> **Data**
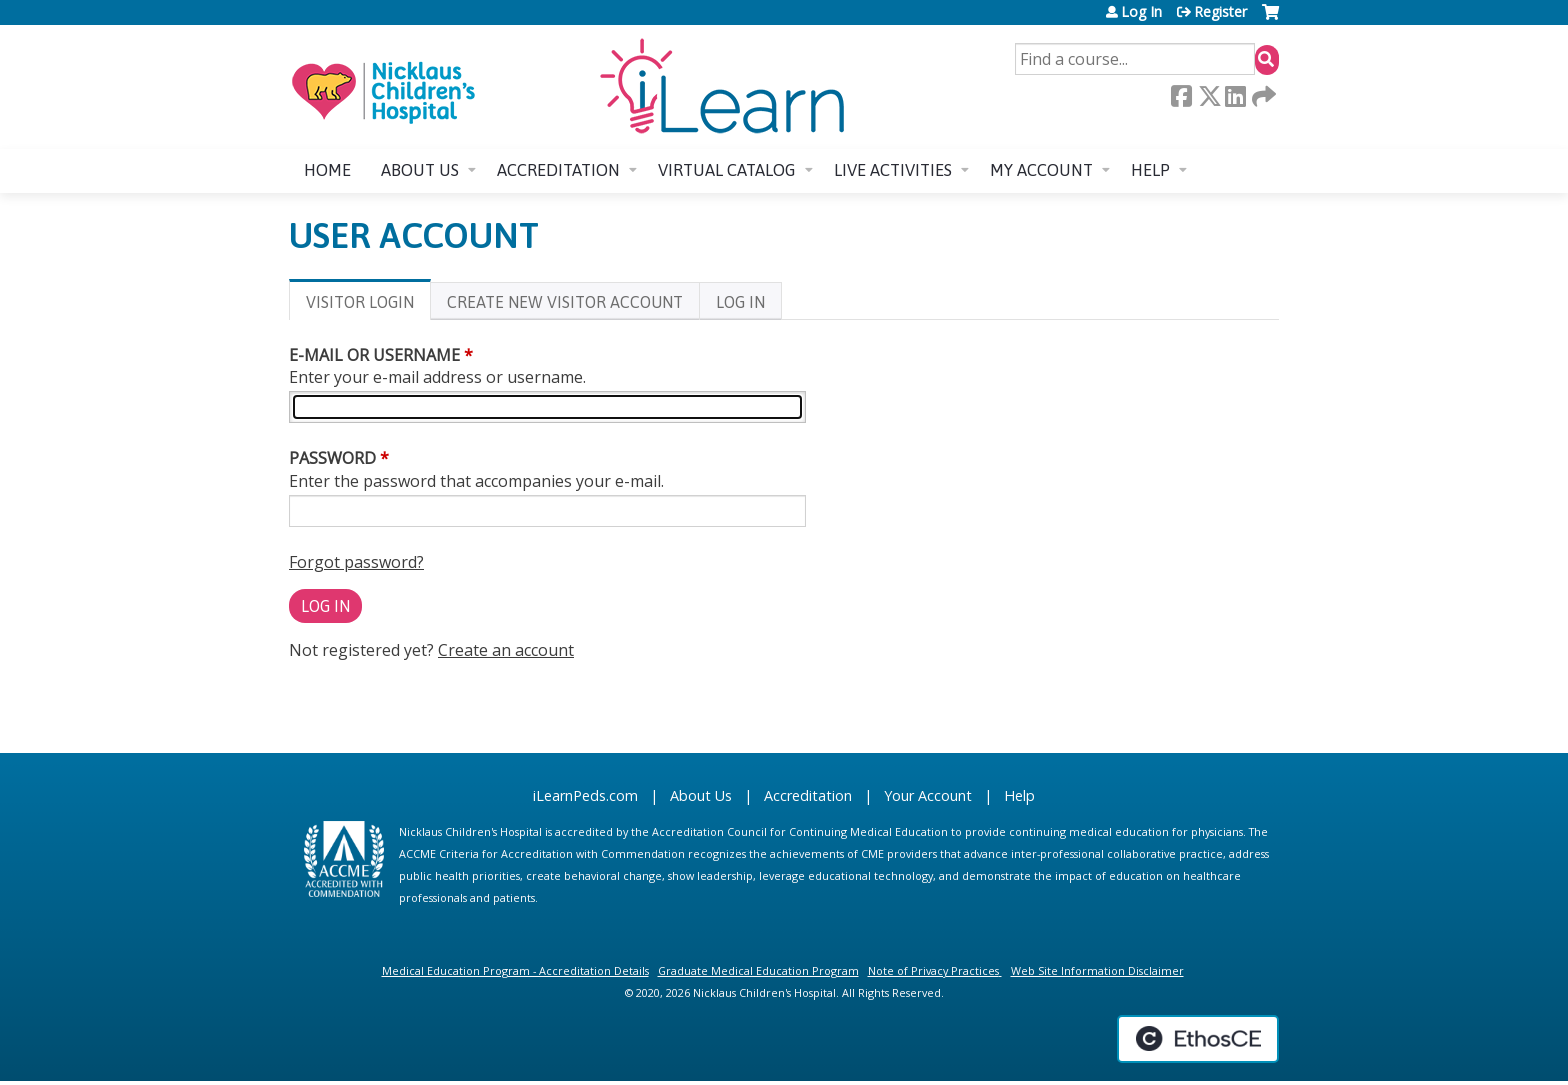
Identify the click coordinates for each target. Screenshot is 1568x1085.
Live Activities (893, 170)
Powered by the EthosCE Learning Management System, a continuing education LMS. (1198, 1039)
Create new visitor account (565, 302)
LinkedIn (1235, 96)
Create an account (506, 650)
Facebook (1181, 96)
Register (1220, 12)
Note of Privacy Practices (933, 970)
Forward (1262, 96)
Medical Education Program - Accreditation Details (515, 970)
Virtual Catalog (727, 170)
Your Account (928, 795)
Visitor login (368, 305)
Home (327, 170)
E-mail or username (374, 355)
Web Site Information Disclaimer (1097, 970)
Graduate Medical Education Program (758, 970)
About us (420, 170)
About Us (701, 795)
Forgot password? (356, 562)
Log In (1141, 12)
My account (1041, 170)
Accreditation (558, 170)
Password (332, 458)
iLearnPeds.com (585, 795)
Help (1150, 170)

> **To do**
Only one thing is wanted here, an exact copy of the lines from the first line above through the line containing "Facebook (1181, 96)", minus any picture.

> **Exercise solution**
Identify the click coordinates for each target. Screenshot is 1568x1085.
Live Activities (893, 170)
Powered by the EthosCE Learning Management System, a continuing education LMS. (1198, 1039)
Create new visitor account (565, 302)
LinkedIn (1235, 96)
Create an account (506, 650)
Facebook (1181, 96)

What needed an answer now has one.